Page 33 of Bitterbloom


Font Size:

But the hunger in his eyes is molten gold, the heat of it already creeping up my bones, sinking teeth into the vein pulsing too fast just below my skin.

I press my lips into a bloodless line. “And if I do not?”

It is a gamble to play this game with a man who holds much more power than I do. But isn’t that the way of things?

A man holds the world, and a woman scrambles toward it, only for it to bowl her over. Crush her time and time again. Perhaps the moment has arrived to change the game. The entire bloody narrative. To take the world into my fist and crush it until it runs green and blue between my fingers.

Ransom steps away from me, elegant fingers folding in front of him. A smile smears across his lips, this time like honey. Dripping saccharine sweetness.

“Oh, Thorn.” He speaks my name with all the solemnity of a prayer. “I had rather wished it would not come to this.”

Fear blossoms at the base of my skull, purple monkshood. A sting so cold it freezes the bones. My stomach ties itself into knots, but I shake my head, clearing the cobwebs.

“Are you threatening me?” Anger settles into the space between my ribcage, red-hot as cinnamon.

Men will never speak plain words. They like to twist them, shape them to form their own wills behind forked tongues.

I stalk closer to Ransom, the air between us souring with the scent of the gardens. The mold creeping along these old stone bones. His smile quirks, sparking something in my guts. Something so deep and primal it tastes of rich earth and blood.

“If you do not help me use the bell and find my mother, I will be forced to rescind my patronage of your father’s good work, the vicar will fall to ruin, the money you rely on will turn to ash, and all you love will be devoured by Erybrus. You know how Ithrandril punishes those who cannot walk in His ways.”

Above us, the clouds shift, moonlight throwing a darkening halo against Ransom, spreading darkness like wings.

A bitter laugh breaks on my lips. “Did you know my father ties me to a chair? Your threats are empty, Lord Black.”

Ransom’s face turns to sharp angles. Like if I struck him now, I would only hurt myself.

“Oh, but I know what it is you want, Thorn. You want to piece your family back together, soul by soul. Isn’t that what every lonely child wants? A warm hearth, fireside reading, laughter?” He brushes a curl from my cheek, the touch once more lighting fire to my skin. “But there are other things I can do. I’m a lord now. There isn’t much outside my grasp.”

Anger curdles in my stomach. Not just at Ransom, but at this world of reaching men. “Your meaning?”

He picks at dirt beneath a fingernail. “Clara Weston and Liza Thatcher are planning to run away, are they not?”

“How do you—”

He presses a finger to my lips. “What matters is, they matter to you, and I could make life very difficult for all your…loved ones.”

“Are you now threatening my friends?”

Moonlight drips down either side of his face. “I don’t have to be, Thorn. If you help me, I could offer you means of fortune. I would not let you fall to ruin.”

Ruin. My father’s exact word. I clench my jaw.

“I do not need your salvation, Lord Black.”

“Ah, but that isn’t the full truth, is it?” His words slip around me like oil.“I have heard talk of a house of healing in Idlewild for young women of yourcondition. Tell me, you are not much younger than me, are you not? One and twenty? Two and twenty?”

The hairs rise on the back of my neck. “One and twenty. But I do not see how—”

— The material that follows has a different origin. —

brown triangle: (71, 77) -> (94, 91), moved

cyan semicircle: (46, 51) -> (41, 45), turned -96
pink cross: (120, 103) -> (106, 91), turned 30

“Then you are old enough to tell your father no, to leave if you truly wished to.” He paces around me. A cat stalking a mouse. “But you see, I believe I have stumbled upon the truth.”

“And what truth is that?” I snarl. If he wants to cage me, to back me into a corner, then he will know the sharpness of my teeth.

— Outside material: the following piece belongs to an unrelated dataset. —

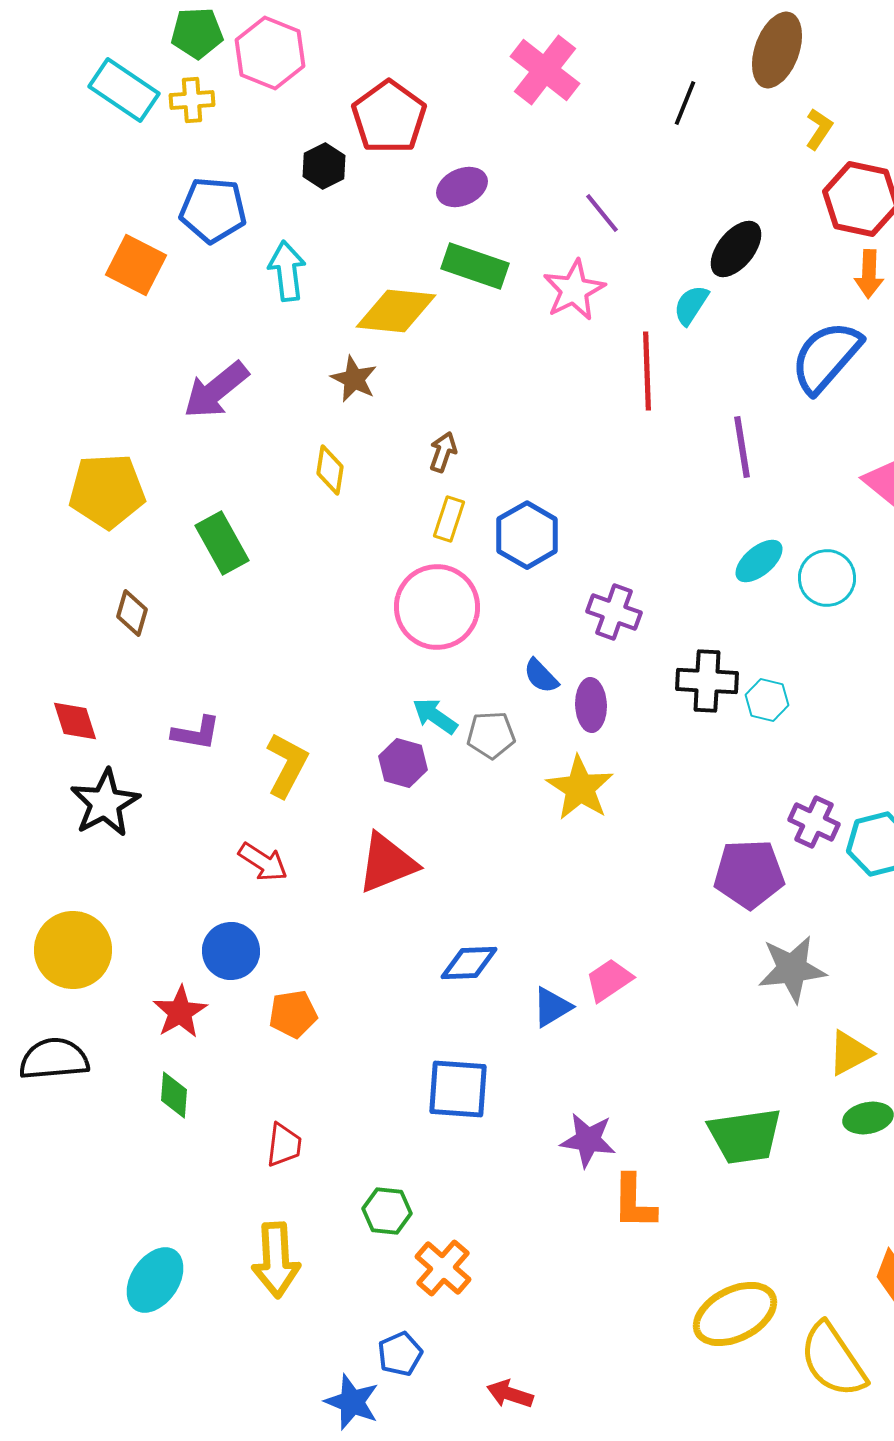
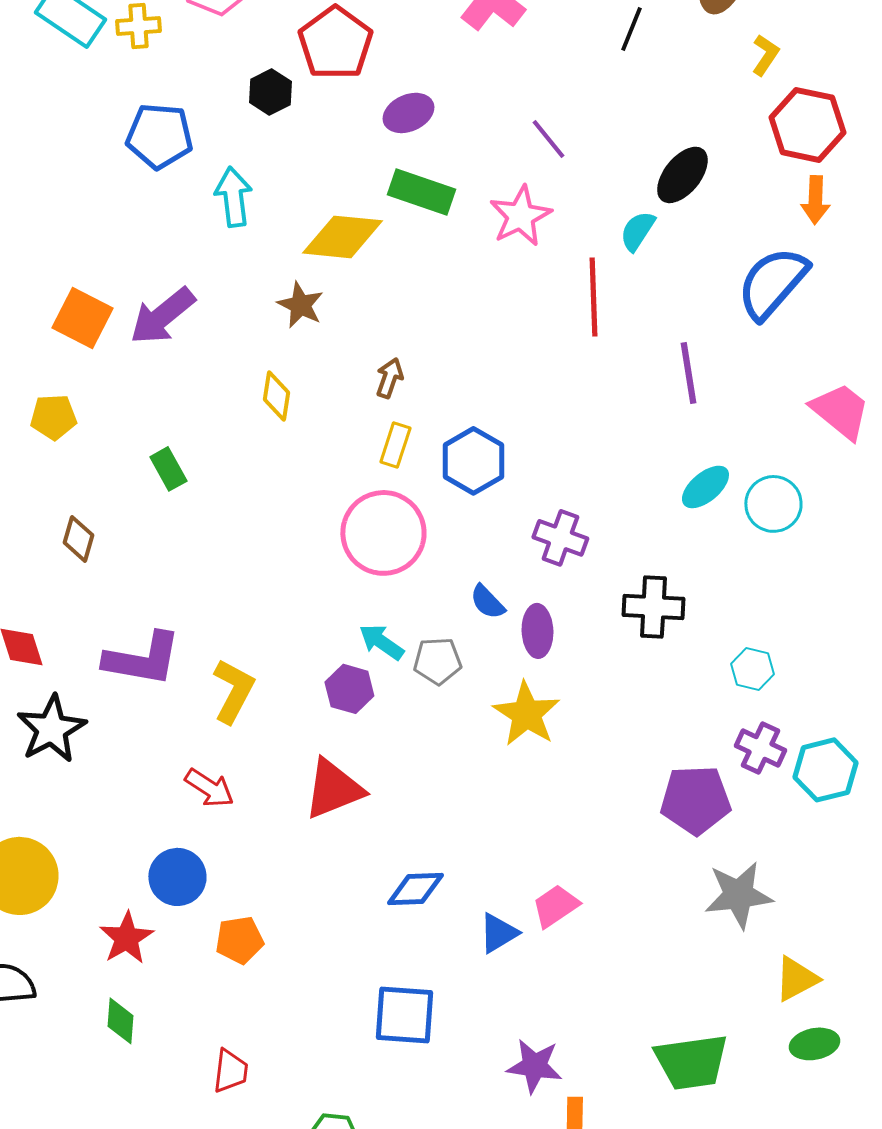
orange square: (136, 265) -> (82, 318), moved
yellow pentagon: (107, 491) -> (53, 417), size x0.6
green rectangle: (222, 543) -> (168, 469), size x0.7
cyan hexagon: (767, 700) -> (752, 669), moved
purple L-shape: (196, 733) -> (142, 659), size x1.6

A cold finger traces the line of my jaw, and my skin tenses with the touch.

“Adelaide Thorn, cursed by Erybrus and desperately clawing for Ithrandril. Your father promised Idlewild would make you better, didn’t he? Told you the healers there could cure you.” His breath is moist and hot on my ear, drawing a tiny, not wholly unpleasant shiver from me. “My father told my mother the same thing, you know. And when she came back, she was more broken than ever. Took to roaming the moors on horseback until the day she was thrown.”

My heartbeat screams in my ears, chest heaving with ill-gained breath. Lady Miriam Black. Thrown from her horse only a week after not being seen for over a year. Whispers of her mind, how it had been broken a long time before her spine shattered on the rocks. Murmurs that she had sold her soul to Erybrus.